Condutores de tratores obrigados a formação no prazo de 2 anos

Confagri 21 Fev 2019

Os condutores de veículos agrícolas são a partir de fevereiro de 2021 obrigados a ter formação específica, não bastando carta de condução ou licença, revela o Despacho nº 1819/2019, publicado esta quinta-feira, dia 21 de fevereiro, que define os conteúdos e quem ministra essa formação.

Esta obrigatoriedade, criada Pelo Decreto-lei nº 151/2017, de 7 de dezembro, visa prevenir acidentes com máquinas agrícolas, aplicando-se aos condutores habilitados com cartas de condução da categoria B que conduzam tratores da categoria II, e das categorias C e D, que pretendam conduzir veículos agrícolas das categorias II e III.

Relativamente à condução de veículos agrícolas, o despacho introduz a obrigatoriedade de frequência de ação de formação, com vista à melhoria da segurança rodoviária para os titulares da carta de condução válida da categoria B que pretendam conduzir veículos agrícolas da categoria II e os titulares da carta de condução válida das categorias C e/ou D que pretendam conduzir veículos agrícolas das categorias II e III, dispõem de dois anos, após a data de entrada em vigor do presente despacho, para realizarem com aproveitamento a formação, lê-se no despacho que entra esta sexta-feira em vigor.
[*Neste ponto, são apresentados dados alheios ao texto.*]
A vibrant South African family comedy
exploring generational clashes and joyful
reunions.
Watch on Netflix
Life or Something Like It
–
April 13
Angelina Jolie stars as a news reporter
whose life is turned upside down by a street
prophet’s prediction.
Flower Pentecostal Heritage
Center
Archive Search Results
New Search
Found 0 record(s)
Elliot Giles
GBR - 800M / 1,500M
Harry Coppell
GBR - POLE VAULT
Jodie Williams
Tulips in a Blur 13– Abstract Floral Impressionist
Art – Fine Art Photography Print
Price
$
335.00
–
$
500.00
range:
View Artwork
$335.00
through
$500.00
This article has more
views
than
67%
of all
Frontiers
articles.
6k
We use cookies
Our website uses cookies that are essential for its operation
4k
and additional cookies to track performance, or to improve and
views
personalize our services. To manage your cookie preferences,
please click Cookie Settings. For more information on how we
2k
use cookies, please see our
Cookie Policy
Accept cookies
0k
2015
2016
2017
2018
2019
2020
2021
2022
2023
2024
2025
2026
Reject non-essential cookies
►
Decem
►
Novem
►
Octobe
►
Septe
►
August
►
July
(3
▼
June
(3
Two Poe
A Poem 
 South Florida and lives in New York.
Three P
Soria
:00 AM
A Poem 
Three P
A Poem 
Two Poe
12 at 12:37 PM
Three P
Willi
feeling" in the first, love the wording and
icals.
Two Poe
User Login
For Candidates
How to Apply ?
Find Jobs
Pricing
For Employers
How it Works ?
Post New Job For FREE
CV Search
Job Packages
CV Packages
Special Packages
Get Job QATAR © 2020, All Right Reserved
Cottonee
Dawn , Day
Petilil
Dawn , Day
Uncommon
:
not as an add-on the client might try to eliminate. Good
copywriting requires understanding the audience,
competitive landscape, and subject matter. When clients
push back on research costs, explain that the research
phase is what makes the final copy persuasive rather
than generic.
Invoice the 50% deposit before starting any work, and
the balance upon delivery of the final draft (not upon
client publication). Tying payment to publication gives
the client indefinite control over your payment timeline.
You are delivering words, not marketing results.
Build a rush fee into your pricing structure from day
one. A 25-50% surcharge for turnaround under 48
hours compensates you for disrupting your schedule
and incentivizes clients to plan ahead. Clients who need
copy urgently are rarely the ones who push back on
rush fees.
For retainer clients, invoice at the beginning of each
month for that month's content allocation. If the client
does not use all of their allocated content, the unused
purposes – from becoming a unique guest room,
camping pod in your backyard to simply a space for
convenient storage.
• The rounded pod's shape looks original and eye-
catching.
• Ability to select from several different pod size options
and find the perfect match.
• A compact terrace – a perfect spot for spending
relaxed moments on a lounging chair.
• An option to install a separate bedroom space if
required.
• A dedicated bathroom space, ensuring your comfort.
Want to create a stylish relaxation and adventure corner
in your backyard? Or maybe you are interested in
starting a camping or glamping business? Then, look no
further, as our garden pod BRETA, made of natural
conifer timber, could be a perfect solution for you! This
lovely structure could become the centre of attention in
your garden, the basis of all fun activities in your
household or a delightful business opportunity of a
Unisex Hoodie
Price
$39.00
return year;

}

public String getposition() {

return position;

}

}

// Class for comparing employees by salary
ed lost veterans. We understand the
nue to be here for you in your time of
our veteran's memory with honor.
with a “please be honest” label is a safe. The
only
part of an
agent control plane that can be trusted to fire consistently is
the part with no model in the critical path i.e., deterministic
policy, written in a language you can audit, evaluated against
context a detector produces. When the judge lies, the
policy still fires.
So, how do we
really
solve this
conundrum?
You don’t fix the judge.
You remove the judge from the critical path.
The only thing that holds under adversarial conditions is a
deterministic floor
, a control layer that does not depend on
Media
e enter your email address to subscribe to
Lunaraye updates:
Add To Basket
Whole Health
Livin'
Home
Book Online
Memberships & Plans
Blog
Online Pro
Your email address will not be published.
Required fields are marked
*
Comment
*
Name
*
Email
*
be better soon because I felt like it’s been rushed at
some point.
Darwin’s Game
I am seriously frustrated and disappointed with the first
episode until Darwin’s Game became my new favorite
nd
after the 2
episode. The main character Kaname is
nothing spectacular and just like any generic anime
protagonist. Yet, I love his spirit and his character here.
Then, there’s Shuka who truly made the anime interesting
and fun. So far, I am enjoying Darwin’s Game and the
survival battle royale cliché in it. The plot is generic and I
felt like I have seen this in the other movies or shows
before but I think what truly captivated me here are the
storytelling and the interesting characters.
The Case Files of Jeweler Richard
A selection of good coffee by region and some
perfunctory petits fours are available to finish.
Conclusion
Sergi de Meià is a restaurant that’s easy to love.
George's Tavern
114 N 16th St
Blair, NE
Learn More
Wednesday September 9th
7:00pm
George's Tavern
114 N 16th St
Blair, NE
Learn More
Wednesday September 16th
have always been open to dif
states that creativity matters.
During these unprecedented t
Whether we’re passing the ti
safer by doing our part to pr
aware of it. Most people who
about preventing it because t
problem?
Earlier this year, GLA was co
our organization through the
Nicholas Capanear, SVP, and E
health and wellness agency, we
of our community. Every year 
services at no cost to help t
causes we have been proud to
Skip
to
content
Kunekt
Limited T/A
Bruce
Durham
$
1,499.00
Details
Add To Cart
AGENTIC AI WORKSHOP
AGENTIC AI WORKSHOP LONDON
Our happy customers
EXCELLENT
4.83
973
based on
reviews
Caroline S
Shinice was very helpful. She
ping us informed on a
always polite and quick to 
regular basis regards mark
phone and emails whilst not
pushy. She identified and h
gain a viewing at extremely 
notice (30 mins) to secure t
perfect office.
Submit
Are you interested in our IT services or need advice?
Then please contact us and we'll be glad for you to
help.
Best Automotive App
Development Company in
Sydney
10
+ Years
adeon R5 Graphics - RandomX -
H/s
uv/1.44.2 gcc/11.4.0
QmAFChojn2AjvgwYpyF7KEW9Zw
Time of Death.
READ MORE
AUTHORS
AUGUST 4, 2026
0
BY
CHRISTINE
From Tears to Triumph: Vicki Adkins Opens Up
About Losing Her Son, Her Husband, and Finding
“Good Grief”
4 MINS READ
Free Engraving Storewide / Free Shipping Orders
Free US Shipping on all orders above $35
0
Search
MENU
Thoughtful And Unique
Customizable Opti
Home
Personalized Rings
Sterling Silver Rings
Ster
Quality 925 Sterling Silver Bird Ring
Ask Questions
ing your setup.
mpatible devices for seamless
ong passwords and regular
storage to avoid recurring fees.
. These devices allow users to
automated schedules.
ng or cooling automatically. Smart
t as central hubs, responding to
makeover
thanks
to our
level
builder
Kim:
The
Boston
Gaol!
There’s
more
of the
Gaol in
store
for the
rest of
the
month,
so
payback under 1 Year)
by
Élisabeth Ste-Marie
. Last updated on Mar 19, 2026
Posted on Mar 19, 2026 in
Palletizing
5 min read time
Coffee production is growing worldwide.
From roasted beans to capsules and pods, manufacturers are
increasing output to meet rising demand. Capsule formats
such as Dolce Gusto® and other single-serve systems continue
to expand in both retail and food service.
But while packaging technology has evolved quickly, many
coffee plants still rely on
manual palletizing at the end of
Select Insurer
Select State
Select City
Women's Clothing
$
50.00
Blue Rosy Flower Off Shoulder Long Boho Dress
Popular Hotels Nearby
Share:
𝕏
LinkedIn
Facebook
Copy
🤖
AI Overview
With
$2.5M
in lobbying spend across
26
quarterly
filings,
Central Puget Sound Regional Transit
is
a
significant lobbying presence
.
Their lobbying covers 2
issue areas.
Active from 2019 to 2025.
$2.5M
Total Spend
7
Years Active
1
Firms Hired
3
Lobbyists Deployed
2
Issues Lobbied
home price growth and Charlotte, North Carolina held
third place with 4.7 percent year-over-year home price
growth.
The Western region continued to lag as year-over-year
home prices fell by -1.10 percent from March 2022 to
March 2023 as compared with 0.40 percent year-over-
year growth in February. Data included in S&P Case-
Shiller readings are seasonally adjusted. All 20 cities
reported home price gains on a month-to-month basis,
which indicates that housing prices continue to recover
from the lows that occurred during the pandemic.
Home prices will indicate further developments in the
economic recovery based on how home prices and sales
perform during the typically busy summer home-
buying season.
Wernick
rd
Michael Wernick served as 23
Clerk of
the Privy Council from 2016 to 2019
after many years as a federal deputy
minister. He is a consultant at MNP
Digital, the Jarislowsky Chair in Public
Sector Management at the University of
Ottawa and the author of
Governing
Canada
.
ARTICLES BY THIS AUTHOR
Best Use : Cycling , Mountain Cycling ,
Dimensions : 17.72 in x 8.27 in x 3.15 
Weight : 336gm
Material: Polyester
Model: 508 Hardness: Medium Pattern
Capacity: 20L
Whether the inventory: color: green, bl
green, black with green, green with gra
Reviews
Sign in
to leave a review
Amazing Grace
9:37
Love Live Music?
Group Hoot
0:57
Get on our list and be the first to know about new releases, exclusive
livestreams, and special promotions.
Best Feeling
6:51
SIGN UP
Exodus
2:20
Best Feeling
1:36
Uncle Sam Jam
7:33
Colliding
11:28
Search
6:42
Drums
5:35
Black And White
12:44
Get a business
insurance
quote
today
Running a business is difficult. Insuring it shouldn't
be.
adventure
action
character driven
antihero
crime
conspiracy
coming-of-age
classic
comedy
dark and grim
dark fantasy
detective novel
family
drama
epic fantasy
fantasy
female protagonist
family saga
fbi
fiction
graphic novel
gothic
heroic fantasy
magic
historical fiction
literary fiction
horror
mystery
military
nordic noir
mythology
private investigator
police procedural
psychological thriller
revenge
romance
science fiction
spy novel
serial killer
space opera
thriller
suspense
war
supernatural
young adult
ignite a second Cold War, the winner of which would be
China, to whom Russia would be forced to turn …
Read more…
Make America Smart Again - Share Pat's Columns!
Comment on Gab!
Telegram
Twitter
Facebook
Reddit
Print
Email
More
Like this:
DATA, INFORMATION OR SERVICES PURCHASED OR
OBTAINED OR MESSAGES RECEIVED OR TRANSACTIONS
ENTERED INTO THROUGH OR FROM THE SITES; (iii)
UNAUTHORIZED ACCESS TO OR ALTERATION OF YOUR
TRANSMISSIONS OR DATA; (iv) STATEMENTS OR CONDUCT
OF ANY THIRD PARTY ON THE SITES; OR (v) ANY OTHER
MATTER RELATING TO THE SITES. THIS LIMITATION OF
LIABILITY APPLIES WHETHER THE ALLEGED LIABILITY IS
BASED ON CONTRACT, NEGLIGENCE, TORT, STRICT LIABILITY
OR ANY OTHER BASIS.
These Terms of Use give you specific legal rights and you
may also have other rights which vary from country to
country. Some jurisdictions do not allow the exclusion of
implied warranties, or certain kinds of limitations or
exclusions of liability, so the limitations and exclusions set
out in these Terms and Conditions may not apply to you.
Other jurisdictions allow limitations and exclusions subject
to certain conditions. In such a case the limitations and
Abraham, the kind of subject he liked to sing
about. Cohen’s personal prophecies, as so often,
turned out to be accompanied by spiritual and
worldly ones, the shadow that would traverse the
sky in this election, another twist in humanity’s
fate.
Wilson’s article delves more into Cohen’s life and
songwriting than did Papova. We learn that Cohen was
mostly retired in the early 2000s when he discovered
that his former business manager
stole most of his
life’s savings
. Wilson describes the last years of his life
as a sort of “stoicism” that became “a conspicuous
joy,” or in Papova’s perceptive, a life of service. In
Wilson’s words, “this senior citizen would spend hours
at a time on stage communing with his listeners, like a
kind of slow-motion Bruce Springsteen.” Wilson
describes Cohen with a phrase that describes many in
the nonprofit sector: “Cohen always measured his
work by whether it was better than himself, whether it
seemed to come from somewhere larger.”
O despacho define que os condutores com carta de condução que os habilite a conduzir veículos das categorias B, C e/ou D que pretendam conduzir veículos agrícolas da categoria II e III, devem realizar a ação de formação “Conduzir e operar com o trator em segurança”, de 35 horas, ou a formação de curta duração “Condução e operação com o trator em segurança” de 50 horas.

 

Extrato do Despacho n.º 1819/2019

O Governo, pelos secretários de estado da proteção civil, das infraestruturas e das florestas e do desenvolvimento rural, o seguinte:

a) Os condutores com carta de condução que os habilite a conduzir veículos das categorias B, que pretendam conduzir veículos agrícolas da categoria II, devem realizar a ação de formação «Conduzir e operar com o trator em segurança», de 35 horas, prevista na alínea d), do artigo 2.º, do Despacho n.º 3232/2017, publicado no Diário da República, n.º 76, 2.ª série, de 18 de abril, conforme programa anexo ao presente Despacho, ou a Unidade de Formação de Curta Duração (UFCD) 9596 — «Condução e operação com o trator em segurança», do Catálogo Nacional de Qualificações (CNQ), de 50 horas;

b) Os condutores com carta de condução que os habilite a conduzir veículos das categorias C e/ou D, que pretendam conduzir veículos agrícolas das categorias II e III, devem realizar a ação de formação “Conduzir e operar com o trator em segurança”, de 35 horas, prevista na alínea d), do artigo 2.º, do citado Despacho n.º 3232/2017, de 18 de abril, conforme programa anexo ao presente Despacho, ou a Unidade de Formação de Curta Duração (UFCD) 9596 — «Condução e operação com o trator em segurança», do Catálogo Nacional de Qualificações (CNQ), de 50 horas;

c) As entidades autorizadas para ministrar a ação de formação referida nas alíneas anteriores são as previstas no artigo 5.º, do Despacho n.º 3232/2017, de 18 de abril;

d) Os condutores de veículos agrícolas com carta de condução da categoria B que pretendam conduzir veículos agrícolas da categoria II e com carta de condução das categorias C e/ou D que pretendam conduzir veículos agrícolas das categorias II e III, dispõem de dois anos, após a data de entrada em vigor do presente despacho, para realizarem com aproveitamento a formação prevista nas alíneas a) e b).

 

Os acidentes com tratores agrícolas provocaram, em média, cinco mortes por mês em 2017, segundo um balanço da CONFAGRI -Confederação Nacional das Cooperativas Agrícolas e do Crédito Agrícola de Portugal, revelado em fevereiro do ano passado na sessão de esclarecimento “Prevenção de acidentes agrícolas com tratores e máquinas agrícolas. Formação obrigatória”.

Na estatística da sinistralidade com tratores na União Europeia, Portugal ocupa o terceiro lugar, a seguir à Grécia e à Polónia, contabilizando 123 vítimas mortais de acidentes com tratores agrícolas entre 2015 e 2016.

Esta é a principal causa de morte no trabalho agrícola a nível nacional, registando-se, segundo dados da Autoridade Nacional de Segurança Rodoviária, 68 vítimas mortais em 2016 e 55 em 2015.